++++ Source records
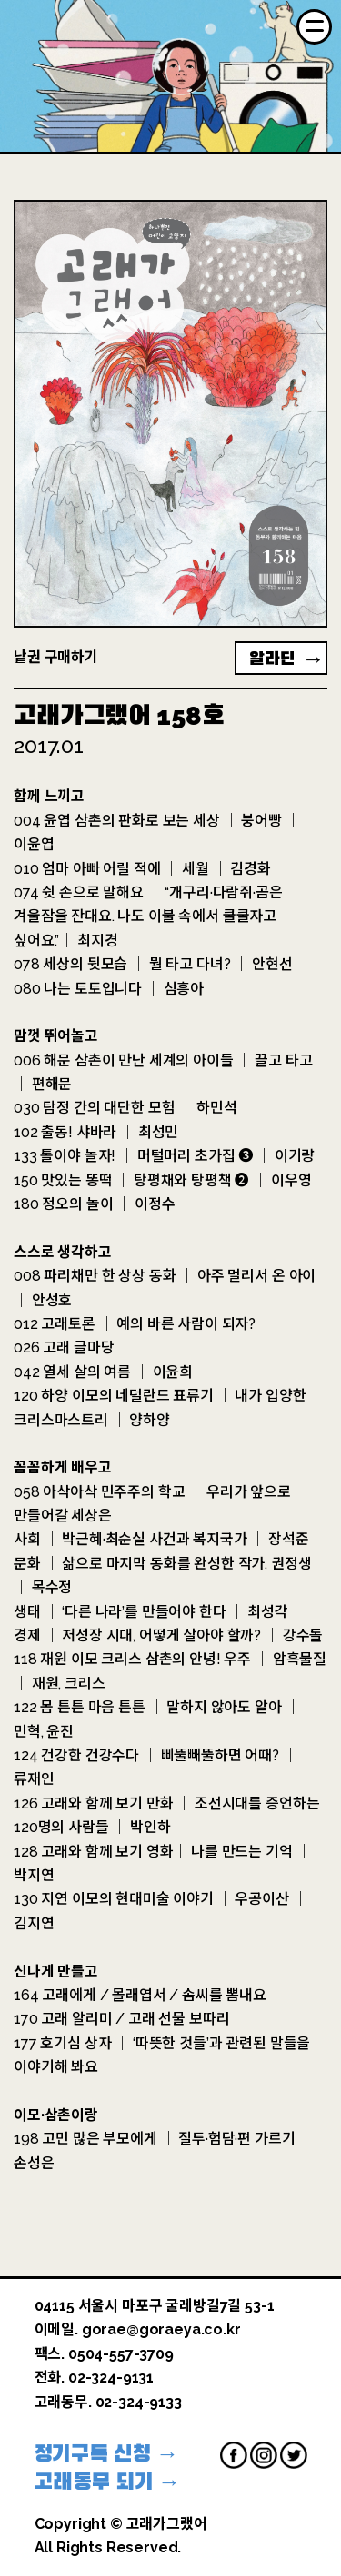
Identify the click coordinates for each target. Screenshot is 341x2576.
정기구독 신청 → (107, 2453)
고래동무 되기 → (108, 2481)
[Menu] (314, 27)
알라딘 (272, 658)
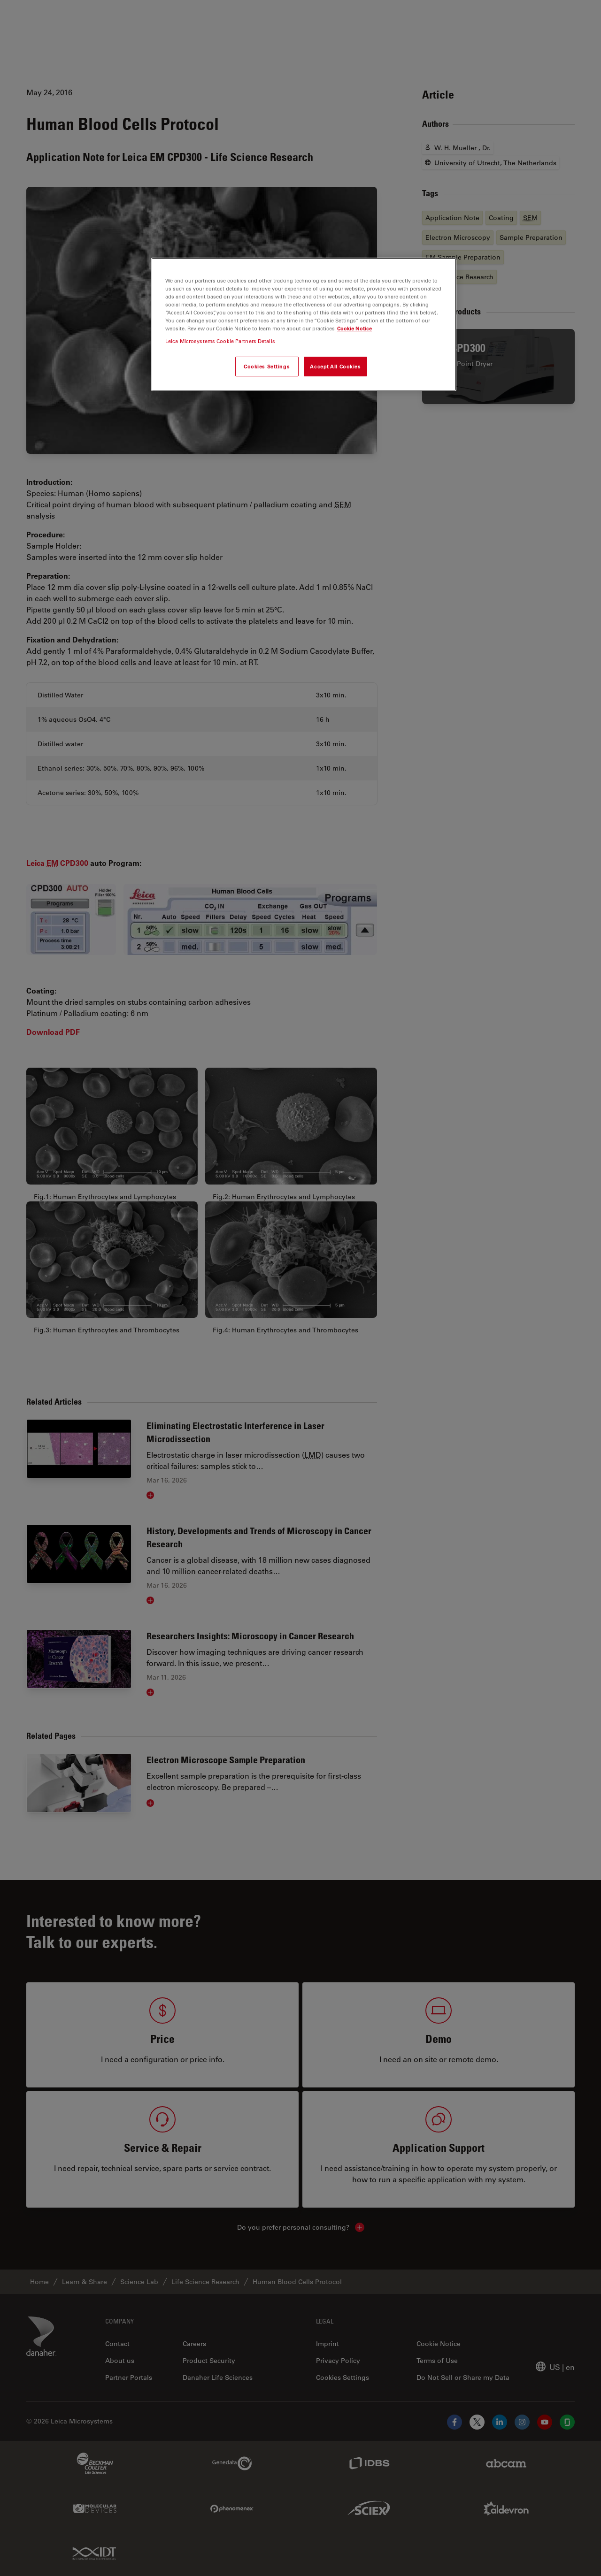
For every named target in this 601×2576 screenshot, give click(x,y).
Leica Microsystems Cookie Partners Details (220, 340)
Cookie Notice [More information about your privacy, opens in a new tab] (354, 328)
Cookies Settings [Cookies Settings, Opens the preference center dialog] (267, 366)
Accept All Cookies (335, 366)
++++++++
## [Goal of the exercise]
Beginning at the line that contains "알라딘 (272, 658)", transcribe it and every later line through the last line of the data above, exactly, and drop the pictures.

## [Answer space]
알라딘 (272, 658)
For every named target in this 601×2576 screenshot, give click(x,y).
Leica Microsystems Cookie Partners Details (220, 340)
Cookie Notice [More information about your privacy, opens in a new tab] (354, 328)
Cookies Settings [Cookies Settings, Opens the preference center dialog] (267, 366)
Accept All Cookies (335, 366)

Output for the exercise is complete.